まず著者らは多数の論文の中から、中小企業のレジリエンスと競争力に関係すると思われる次の8つの因子を見いだした。
・Organisational behaviour(組織の行動様式)
・Managerial characteristics(経営の特性)
・Use of technology(テクノロジーの利用)
・Generation of capital(資本の生成)
・Globalisation(グローバル化)
・Supply chain integration and flexibility(サプライチェーンの統合と柔軟性)

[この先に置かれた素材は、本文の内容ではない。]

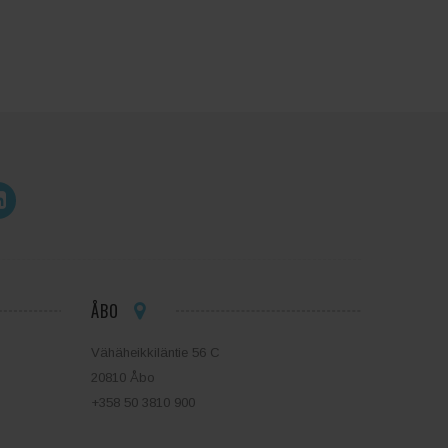
ÅBO
Vähäheikkiläntie 56 C
20810 Åbo
+358 50 3810 900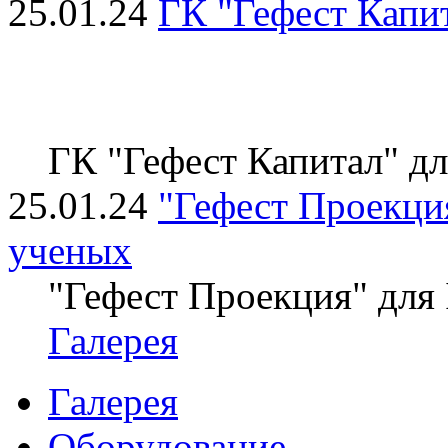
25.01.24
ГК "Гефест Капи
ГК "Гефест Капитал" д
25.01.24
"Гефест Проекция
ученых
"Гефест Проекция" для
Галерея
Галерея
Оборудование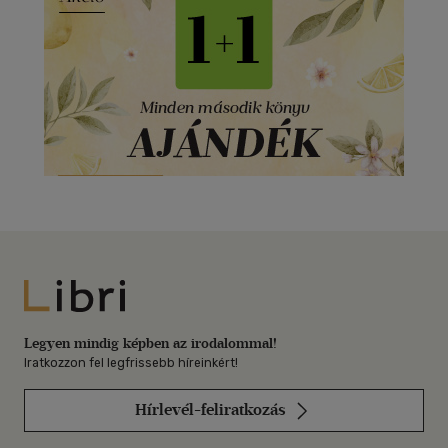
Libri
Legyen mindig képben az irodalommal!
Iratkozzon fel legfrissebb híreinkért!
Hírlevél-feliratkozás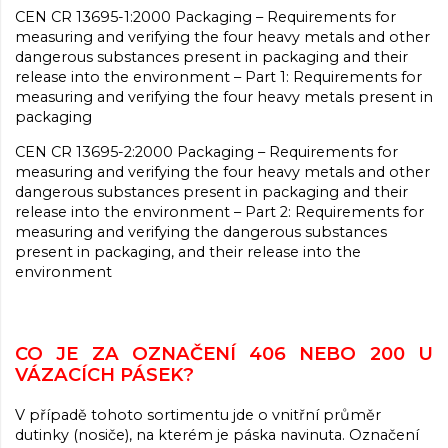
CEN CR 13695-1:2000 Packaging – Requirements for
measuring and verifying the four heavy metals and other
dangerous substances present in packaging and their
release into the environment – Part 1: Requirements for
measuring and verifying the four heavy metals present in
packaging
CEN CR 13695-2:2000 Packaging – Requirements for
measuring and verifying the four heavy metals and other
dangerous substances present in packaging and their
release into the environment – Part 2: Requirements for
measuring and verifying the dangerous substances
present in packaging, and their release into the
environment
CO JE ZA OZNAČENÍ 406 NEBO 200 U
VÁZACÍCH PÁSEK?
V případě tohoto sortimentu jde o vnitřní průměr
dutinky (nosiče), na kterém je páska navinuta. Označení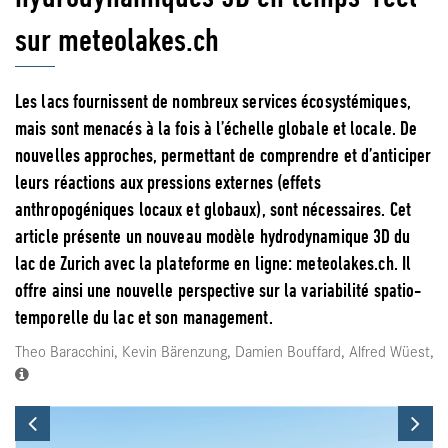
sur meteolakes.ch
Les lacs fournissent de nombreux services écosystémiques,
mais sont menacés à la fois à l’échelle globale et locale. De
nouvelles approches, permettant de comprendre et d’anticiper
leurs réactions aux pressions externes (effets
anthropogéniques locaux et globaux), sont nécessaires. Cet
article présente un nouveau modèle hydrodynamique 3D du
lac de Zurich avec la plateforme en ligne: meteolakes.ch. Il
offre ainsi une nouvelle perspective sur la variabilité spatio-
temporelle du lac et son management.
Theo Baracchini, Kevin Bärenzung, Damien Bouffard, Alfred Wüest,
Previous
Ne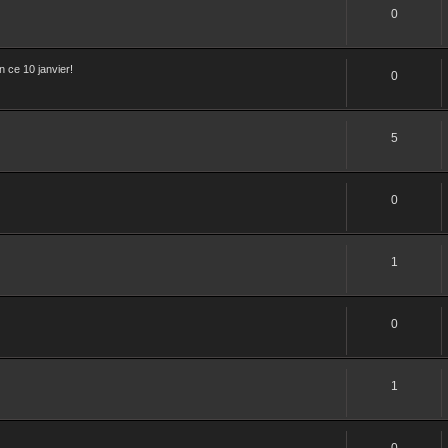
0
 ce 10 janvier!
0
5
0
1
0
1
0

・Location and marketing(場所とマーケティング)
・Quality(品質)
さらにこれらを「Internal factors」(内的因子)、「External factors」(外的因子)、「Enabling factors」(実現因子)の3つに整理して、図1のようなフレームワーク案として提示している。
本論文では前述の8つの因子それぞれに対して、他の研究者から過去に発表されたさまざまな論文を紹介しながら、中小企業がどのような特性をアドバンテージとして生かしているか、どのような問題に直面しているか、などが示されている。
例えば「Organisational behaviour」(組織の行動様式)とは、会社における意思決定の仕組みや組織構成に関するものだが、本論文では他の4つの論文で指摘されていることを参照しながら、中小企業における意思決定が中央集権的となっていることが多いことや、部門間の関係や相互作用が大企業に比べて個人的なものになりがちであることが示されている。
また「Globalisation」(グローバル化)については、中小企業にとってチャンスである反面、外国の大手企業との競争にさらされるなど、メリットとデメリットの両面があることが指摘されている。また、重要なクライアントからの要求を断れずに海外進出をせざるを得なくなる状況や、グローバル企業からの大規模な受注に迅速に対応できずに取引機会を失ってしまうような状況に直面することなどが指摘されている。